TWIN FALLS,ID--For decades, Idaho's sugarbeet growers have been rotating their crops with potatoes. Now, a University of Idaho weed scientist says they may be unintentionally growing as many as 211 sacks of potatoes while they're growing sugarbeets.
According to Don Morishita, so many small leftover potatoes from the previous year's harvest can sprout among the current year's sugarbeets that sugarbeet root yields can be sliced by 25 to 61 percent. "It was really an eye-opener for me," Morishita says. "I think what really makes the potatoes so competitive is that they have a jump on the sugarbeets early in the season and it's just hard for the beets to catch up after that."
"The sugarbeet roots and the potato tubers are competing for underground space, and there's just a certain amount of space that's available for them to grow."
Morishita decided to measure the potential impacts of volunteer potatoes on sugarbeet crops back in 2005, after learning that Washington State University scientists had found an average 9,985 leftover potato tubers per acre in fields they had surveyed. At the University of Idaho's Kimberly Research and Extension Center in 2005 and 2006, he deliberately planted potatoes in seven different densities-between 2,728 and 16,336 plants per acre-mixed in with sugarbeets.
On average, in a 100-foot crop row, Morishita's research team found 12 potatoes tucked in between sugarbeets in the plots planted with the fewest potatoes and 69 potatoes in the plots planed with the most, with resulting yield losses of 25 to 61 percent. Plots seeded with a roughly average amount of unwelcome potatoes--8,168 per acre--left 34 potatoes within sugarbeet rows at a yield cost of 42 percent.
Currently registered sugarbeet herbicides have little effect on volunteer potatoes, Morishita says. The intruder potatoes produced tubers as large as six ounces--that's two ounces more than it takes for a potato to grade U.S. number one.

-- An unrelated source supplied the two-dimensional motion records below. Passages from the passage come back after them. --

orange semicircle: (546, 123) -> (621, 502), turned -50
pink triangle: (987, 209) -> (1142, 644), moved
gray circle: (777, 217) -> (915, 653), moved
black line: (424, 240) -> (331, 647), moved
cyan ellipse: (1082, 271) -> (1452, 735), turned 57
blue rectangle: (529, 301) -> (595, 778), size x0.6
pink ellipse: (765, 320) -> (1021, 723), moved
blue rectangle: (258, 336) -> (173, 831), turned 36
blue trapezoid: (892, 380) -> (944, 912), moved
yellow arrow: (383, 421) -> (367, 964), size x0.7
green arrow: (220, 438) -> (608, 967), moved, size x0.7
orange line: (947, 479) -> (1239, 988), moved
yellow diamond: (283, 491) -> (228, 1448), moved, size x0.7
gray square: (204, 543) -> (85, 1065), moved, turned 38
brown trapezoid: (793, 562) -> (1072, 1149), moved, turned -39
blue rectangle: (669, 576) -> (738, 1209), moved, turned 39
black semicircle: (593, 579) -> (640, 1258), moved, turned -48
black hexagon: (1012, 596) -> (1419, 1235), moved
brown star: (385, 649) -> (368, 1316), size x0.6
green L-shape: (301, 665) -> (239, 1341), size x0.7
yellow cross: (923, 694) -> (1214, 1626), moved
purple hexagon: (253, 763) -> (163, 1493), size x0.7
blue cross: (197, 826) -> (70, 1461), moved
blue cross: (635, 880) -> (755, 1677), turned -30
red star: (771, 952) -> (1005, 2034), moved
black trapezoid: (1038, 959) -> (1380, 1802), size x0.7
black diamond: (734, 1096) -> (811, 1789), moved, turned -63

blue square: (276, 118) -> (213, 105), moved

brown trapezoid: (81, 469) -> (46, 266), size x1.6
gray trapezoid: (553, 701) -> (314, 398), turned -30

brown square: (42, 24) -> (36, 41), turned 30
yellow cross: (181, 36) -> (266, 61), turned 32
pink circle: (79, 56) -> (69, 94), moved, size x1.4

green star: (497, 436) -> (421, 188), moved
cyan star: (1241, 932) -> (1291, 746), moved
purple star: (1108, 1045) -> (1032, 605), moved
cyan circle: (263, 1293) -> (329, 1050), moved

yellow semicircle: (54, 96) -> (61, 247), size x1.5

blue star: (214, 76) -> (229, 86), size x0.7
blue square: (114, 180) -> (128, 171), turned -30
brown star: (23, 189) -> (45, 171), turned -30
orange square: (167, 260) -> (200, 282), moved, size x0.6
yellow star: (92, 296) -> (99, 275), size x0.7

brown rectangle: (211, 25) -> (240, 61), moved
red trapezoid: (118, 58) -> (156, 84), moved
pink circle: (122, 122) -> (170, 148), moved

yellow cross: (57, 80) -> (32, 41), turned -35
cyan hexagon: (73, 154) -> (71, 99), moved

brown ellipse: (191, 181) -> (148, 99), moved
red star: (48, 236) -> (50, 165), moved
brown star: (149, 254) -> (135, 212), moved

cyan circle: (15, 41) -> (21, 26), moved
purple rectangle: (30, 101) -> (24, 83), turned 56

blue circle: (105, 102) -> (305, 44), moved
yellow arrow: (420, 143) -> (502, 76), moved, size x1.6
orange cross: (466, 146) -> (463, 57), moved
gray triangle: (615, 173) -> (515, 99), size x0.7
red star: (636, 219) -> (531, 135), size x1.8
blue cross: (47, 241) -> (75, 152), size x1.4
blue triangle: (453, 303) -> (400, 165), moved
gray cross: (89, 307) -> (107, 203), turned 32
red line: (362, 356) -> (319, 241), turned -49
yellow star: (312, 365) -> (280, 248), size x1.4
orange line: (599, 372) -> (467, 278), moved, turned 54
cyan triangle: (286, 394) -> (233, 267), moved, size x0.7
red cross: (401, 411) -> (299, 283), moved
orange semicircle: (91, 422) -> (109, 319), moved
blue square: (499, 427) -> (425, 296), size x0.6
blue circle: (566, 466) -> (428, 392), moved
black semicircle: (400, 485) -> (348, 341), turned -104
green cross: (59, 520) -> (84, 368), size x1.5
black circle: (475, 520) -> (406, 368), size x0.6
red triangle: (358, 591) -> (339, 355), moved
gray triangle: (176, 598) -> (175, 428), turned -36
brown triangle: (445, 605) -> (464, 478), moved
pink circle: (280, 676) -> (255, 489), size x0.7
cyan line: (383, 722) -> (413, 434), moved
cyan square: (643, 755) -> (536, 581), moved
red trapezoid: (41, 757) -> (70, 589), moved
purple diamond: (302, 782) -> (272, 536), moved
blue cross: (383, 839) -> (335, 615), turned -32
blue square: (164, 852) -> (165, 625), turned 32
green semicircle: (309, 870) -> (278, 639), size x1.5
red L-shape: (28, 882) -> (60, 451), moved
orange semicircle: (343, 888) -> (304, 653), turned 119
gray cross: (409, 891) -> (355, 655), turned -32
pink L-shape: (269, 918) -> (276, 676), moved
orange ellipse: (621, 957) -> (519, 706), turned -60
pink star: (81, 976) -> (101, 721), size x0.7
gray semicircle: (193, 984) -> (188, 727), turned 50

Morishita also found that the best time for hoeing out an average number of weedy potatoes was when tubers were just beginning to form underground-about a month after plant emergence. Hoe before then and you'll soon be hoeing again, he says: the stored energy in the tuber will send up a new potato plant that's still capable of nipping sugarbeet yields. Hoe later and the potatoes will already have begun to take an unacceptable toll on the sugarbeet crop.
There are more reasons than simply eliminating competition to remove volunteer potatoes from sugarbeet fields, Morishita notes. They can host potato diseases threatening neighboring potato fields as well as future potato crops.
Morishita will repeat the timing-of-removal portion of his "interference" study this year.